Behind that was - you guessed it - more screws. I got those out lickety split. 










With them out the muffler just fell away!









But it had this little gaskety-spacer thing on it. i'm not sure which way it's supposed to go so I made the teethy parts face the muffler. 










Moving on, here's a view of inside the cylinder. Seems to be zero scoring to me. what do ya'll think? 












And a view of the piston and rings. still looking good!


----------



## GadDummit (May 30, 2017)

Next I wanted to check out the crankshaft so see if it was bent as someone said they are prone to do. I loosed these two nuts here, which are stuck to the cover so that's great. never need to chase them down! brilliant idea!










Then i thought, Oh, probably don't want it starting up in the house....so I removed the spark plug. You just shove a plug tool through the rubber cover around the plug I guess. I did and it worked fine. 










It came out black, but i don't think it's corroded or fouled or anything. It wasn't goopy that's for sure!










That reminds me guys, there's a push-pull switch thing by the spark plug on the right. What's that do and when do I push/pull it? 










Then I watched this part under that captive-nut cover to see if it wiggled or was off center when i pulled the string. It was dead center spinning. More good news!


----------



## GadDummit (May 30, 2017)

Here's my finger pointing to the push pull thingy that I've never seen before. 

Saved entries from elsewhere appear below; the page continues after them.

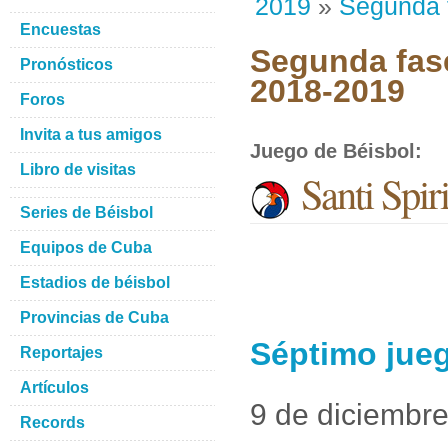
2019
»
Segunda 
Encuestas
Segunda fase
Pronósticos
2018-2019
Foros
Invita a tus amigos
Juego de Béisbol
:
Libro de visitas
Santi Spir
Series de Béisbol
Equipos de Cuba
Estadios de béisbol
Provincias de Cuba
Séptimo juego
Reportajes
Artículos
9 de diciembr
Records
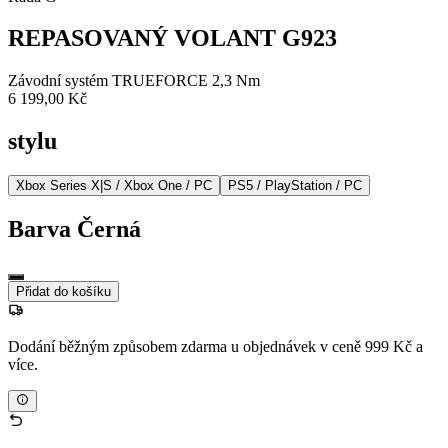
REPASOVANÝ VOLANT G923
Závodní systém TRUEFORCE 2,3 Nm
6 199,00 Kč
stylu
Xbox Series X|S / Xbox One / PC
PS5 / PlayStation / PC
Barva
Černá
Přidat do košíku
Dodání běžným způsobem zdarma u objednávek v ceně 999 Kč a
více.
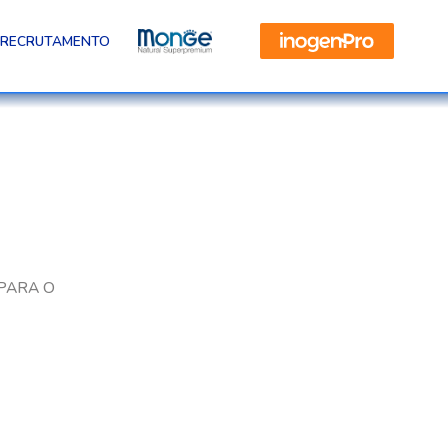
RECRUTAMENTO
PARA O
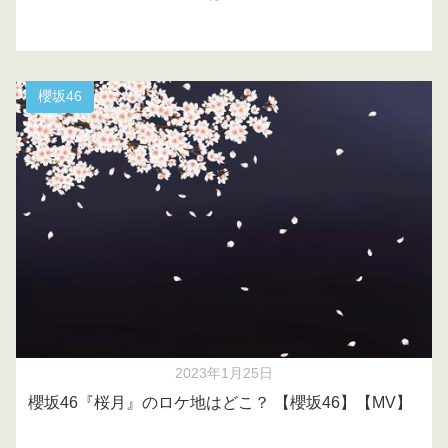
櫻坂46
2023年1月25日
櫻坂46『桜月』のロケ地はどこ？ 【櫻坂46】【MV】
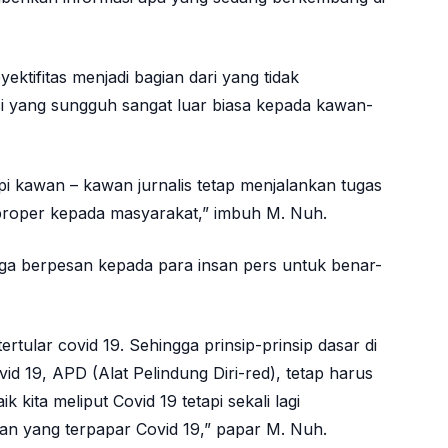
byektifitas menjadi bagian dari yang tidak
si yang sungguh sangat luar biasa kepada kawan-
i kawan – kawan jurnalis tetap menjalankan tugas
 proper kepada masyarakat,” imbuh M. Nuh.
uga berpesan kepada para insan pers untuk benar-
tertular covid 19. Sehingga prinsip-prinsip dasar di
id 19, APD (Alat Pelindung Diri-red), tetap harus
 kita meliput Covid 19 tetapi sekali lagi
wan yang terpapar Covid 19,” papar M. Nuh.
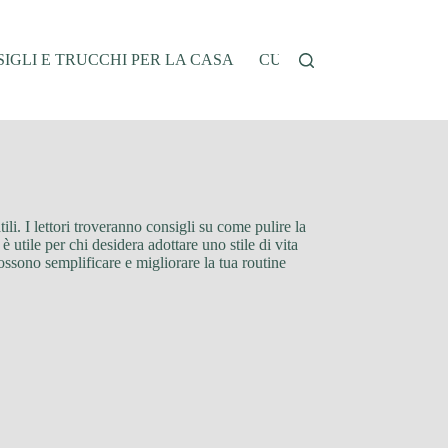
IGLI E TRUCCHI PER LA CASA
CUCINA E RICETTE
G
ili. I lettori troveranno consigli su come pulire la
utile per chi desidera adottare uno stile di vita
ossono semplificare e migliorare la tua routine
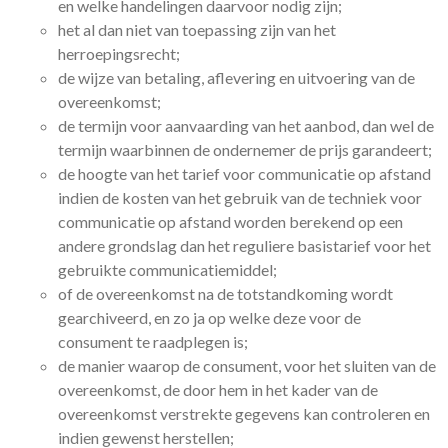
en welke handelingen daarvoor nodig zijn;
het al dan niet van toepassing zijn van het
herroepingsrecht;
de wijze van betaling, aflevering en uitvoering van de
overeenkomst;
de termijn voor aanvaarding van het aanbod, dan wel de
termijn waarbinnen de ondernemer de prijs garandeert;
de hoogte van het tarief voor communicatie op afstand
indien de kosten van het gebruik van de techniek voor
communicatie op afstand worden berekend op een
andere grondslag dan het reguliere basistarief voor het
gebruikte communicatiemiddel;
of de overeenkomst na de totstandkoming wordt
gearchiveerd, en zo ja op welke deze voor de
consument te raadplegen is;
de manier waarop de consument, voor het sluiten van de
overeenkomst, de door hem in het kader van de
overeenkomst verstrekte gegevens kan controleren en
indien gewenst herstellen;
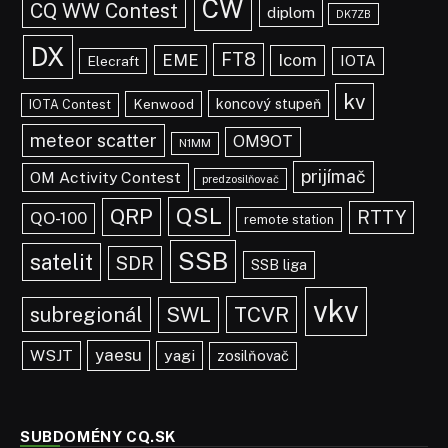
CW
CQ WW Contest
diplom
DK7ZB
DX
FT8
EME
Icom
IOTA
Elecraft
kv
koncový stupeň
Kenwood
IOTA Contest
meteor scatter
OM9OT
N1MM
prijímač
OM Activity Contest
predzosilňovač
QSL
QRP
RTTY
QO-100
remote station
SSB
satelit
SDR
SSB liga
vkv
TCVR
subregionál
SWL
yaesu
WSJT
yagi
zosilňovač
SUBDOMÉNY CQ.SK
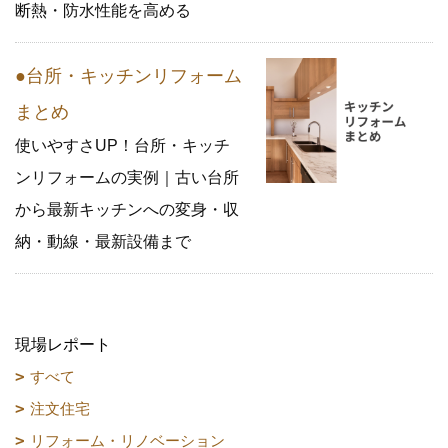
断熱・防水性能を高める
●台所・キッチンリフォーム
まとめ
使いやすさUP！台所・キッチ
ンリフォームの実例｜古い台所
から最新キッチンへの変身・収
納・動線・最新設備まで
現場レポート
すべて
注文住宅
リフォーム・リノベーション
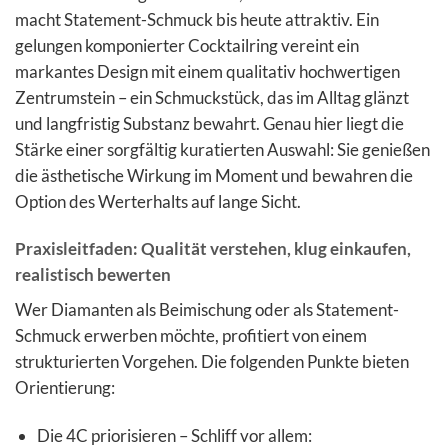
macht Statement-Schmuck bis heute attraktiv. Ein
gelungen komponierter Cocktailring vereint ein
markantes Design mit einem qualitativ hochwertigen
Zentrumstein – ein Schmuckstück, das im Alltag glänzt
und langfristig Substanz bewahrt. Genau hier liegt die
Stärke einer sorgfältig kuratierten Auswahl: Sie genießen
die ästhetische Wirkung im Moment und bewahren die
Option des Werterhalts auf lange Sicht.
Praxisleitfaden: Qualität verstehen, klug einkaufen,
realistisch bewerten
Wer Diamanten als Beimischung oder als Statement-
Schmuck erwerben möchte, profitiert von einem
strukturierten Vorgehen. Die folgenden Punkte bieten
Orientierung:
Die 4C priorisieren – Schliff vor allem:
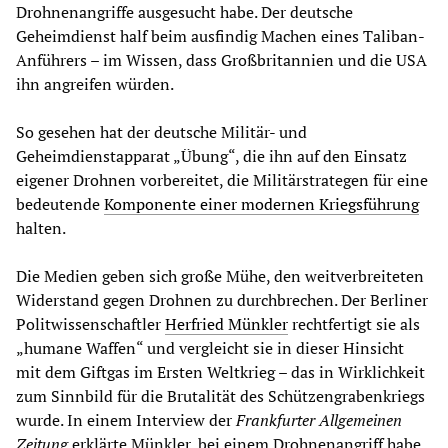
Drohnenangriffe ausgesucht habe. Der deutsche
Geheimdienst half beim ausfindig Machen eines Taliban-
Anführers – im Wissen, dass Großbritannien und die USA
ihn angreifen würden.
So gesehen hat der deutsche Militär- und
Geheimdienstapparat „Übung“, die ihn auf den Einsatz
eigener Drohnen vorbereitet, die Militärstrategen für eine
bedeutende
Komponente einer modernen Kriegsführung
halten.
Die Medien geben sich große Mühe, den weitverbreiteten
Widerstand gegen Drohnen zu durchbrechen. Der Berliner
Politwissenschaftler
Herfried Münkl
er
rechtfertigt sie als
„humane Waffen“ und vergleicht sie in dieser Hinsicht
mit dem Giftgas im Ersten Weltkrieg – das in Wirklichkeit
zum Sinnbild für die Brutalität des Schützengrabenkriegs
wurde. In einem Interview der
Frankfurter Allgemeinen
Zeitung
erklärte Münkler, bei einem Drohnenangriff habe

While I had it apart I went ahead and ran my oiler to 100% max oil. I hope this is the oiler screw. it matches the description in a few other threads. Also, mine only turns about a quarter turn both ways.* Is that normal? 
*



*






*


This is the only chain I had. It's a greenie. I put it on. Is the bar and chain both needing to be green or just the chain? Can I just swap to full chisel chains and leave the same bar?


----------



## GadDummit (May 30, 2017)

With the chain in place i went out to try her out. 





She screamed! It was great. I cut through some silverleaf maple (dry) that was very fast, then through some wet red oak that was also very fast, but she bogged down some working with the stump sections. Oh well, I'm happy. It's at least 100000% faster than my poulon pro, that took over 2 hours to get through the red oak stump! The MS261 did it in about 1 minute flat, HAHA!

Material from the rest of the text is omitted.